Grand Prix IUTA UT Oxyburn 2025 – Classifiche finali e un passo avanti verso il futuro

Chiudere il 2025 del Grand Prix IUTA Ultra-Trail significa guardarsi alle spalle e capire che, finalmente, la direzione è quella giusta.
Il circuito è cresciuto nei numeri, nella credibilità e nella percezione di chi lo vive dall’interno.
Non è più solo un elenco di gare, ma una rete viva di persone, volontari e organizzatori che hanno scelto di fare squadra per uno stesso obiettivo: dare valore all’ultrail italiano.

Nel 2025 abbiamo toccato quota 27 eventi, contro i 20 del 2024: un aumento che racconta più di tante parole.
Le società affiliate sono aumentate, così come i soci IUTA, passati da 870 a 919.
Il nostro sito, nato nel 2024, ha superato le 10.000 visite, raddoppiando in un anno.
E dietro ogni numero ci sono volti, storie e una comunità che si riconosce nei valori di impegno, rispetto e passione.
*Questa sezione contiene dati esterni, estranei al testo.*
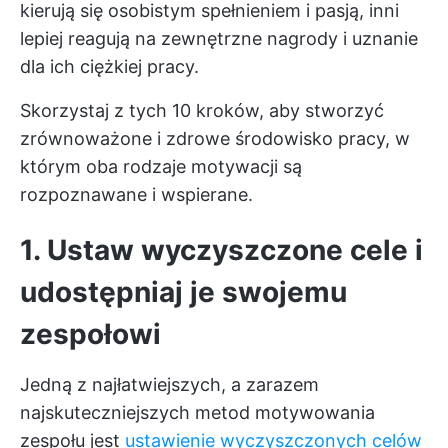
kierują się osobistym spełnieniem i pasją, inni
lepiej reagują na zewnętrzne nagrody i uznanie
dla ich ciężkiej pracy.
Skorzystaj z tych 10 kroków, aby stworzyć
zrównoważone i zdrowe środowisko pracy, w
którym oba rodzaje motywacji są
rozpoznawane i wspierane.
1. Ustaw wyczyszczone cele i
udostępniaj je swojemu
zespołowi
Jedną z najłatwiejszych, a zarazem
najskuteczniejszych metod motywowania
zespołu jest
ustawienie wyczyszczonych celów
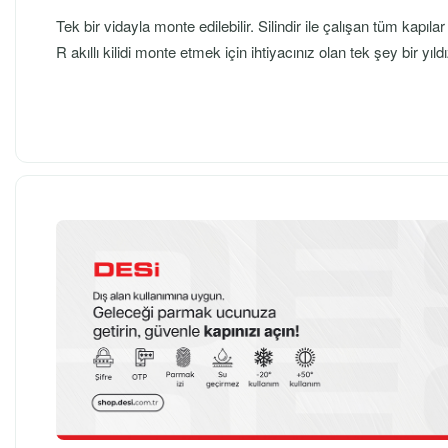
Tek bir vidayla monte edilebilir. Silindir ile çalışan tüm kapıl
R akıllı kilidi monte etmek için ihtiyacınız olan tek şey bir yıld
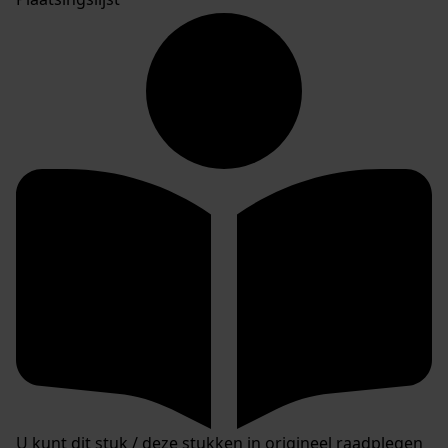
U kunt dit stuk / deze stukken in origineel raadplegen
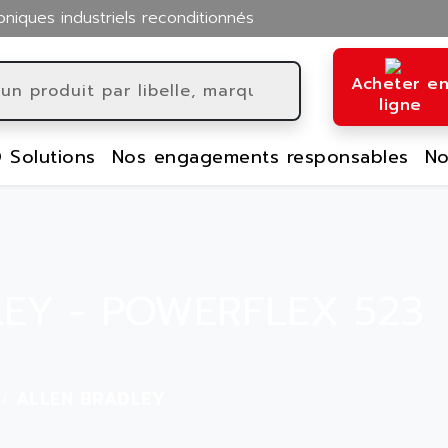
oniques industriels reconditionnés
Acheter e
ligne
 Solutions
Nos engagements responsables
No
EY - POWERFLEX 523
ALLEN BRADLEY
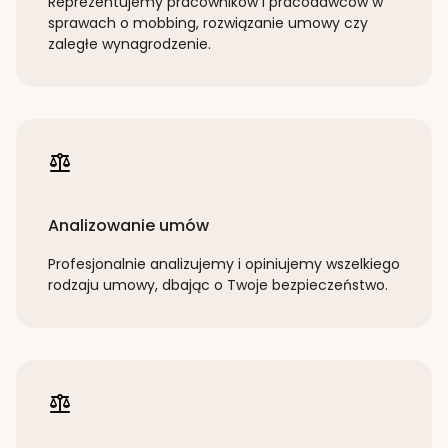
Reprezentujemy pracowników i pracodawców w
sprawach o mobbing, rozwiązanie umowy czy
zaległe wynagrodzenie.
Analizowanie umów
Profesjonalnie analizujemy i opiniujemy wszelkiego
rodzaju umowy, dbając o Twoje bezpieczeństwo.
Non vogliamo crescere troppo in fretta: vogliamo solo farlo bene!

I protagonisti della stagione

Il Grand Prix 2025 non è stato un circuito di soli élite, e forse è proprio questo il suo valore più grande.
Siamo un gruppo di semplici appassionati, persone normali che lavorano, con famiglia e che si allenano quando riescono, ma che in gara mettono lo stesso cuore di chi corre per mestiere.
Eppure, con le nostre risorse limitate, riusciamo ogni volta a dimostrare che il Grand Prix sa accogliere tutti: dall’atleta d’élite all’ultimo arrivato, quasi fuori tempo massimo, con la stessa passione e la stessa professionalità.

Tra le donne si impone Tea Foglia, seguita da Valentina Michielli e Sonia Lauria.
Chiudono la top five Paola Zanoni e Chiara Ghirardi, due atlete che rappresentano perfettamente la parte più autentica e spontanea del trail.

Tra gli uomini vince Stefano Marcello Burlon, costante e determinato per tutta la stagione.
Io arrivo secondo, e lo dico con il sorriso: entro in classifica quasi “mio malgrado”, perché quando partecipo lo faccio da dirigente, da osservatore, da persona che vuole capire “da dentro” il mondo che cerca di rappresentare. Inevitabile quindi a volte per me “incasinare” il tutto, seguendo la buona regola dell’ultrarunner che cento ne fa e novantanove ne sbaglia…
Terzo posto per Angiolino Zanardi, esempio di longevità e passione vera; quarto Dario Colombo, sempre concreto, e quinto Marco Bertoletti, presenza costante e spirito di gruppo.

Tra le società, vince la Bergamo Stars Atletica, seguita da M.C. Manoppello Sogeda e Road Runners Club Milano, con Atletica Biotekna Marcon e Adda Running Team a completare la top five.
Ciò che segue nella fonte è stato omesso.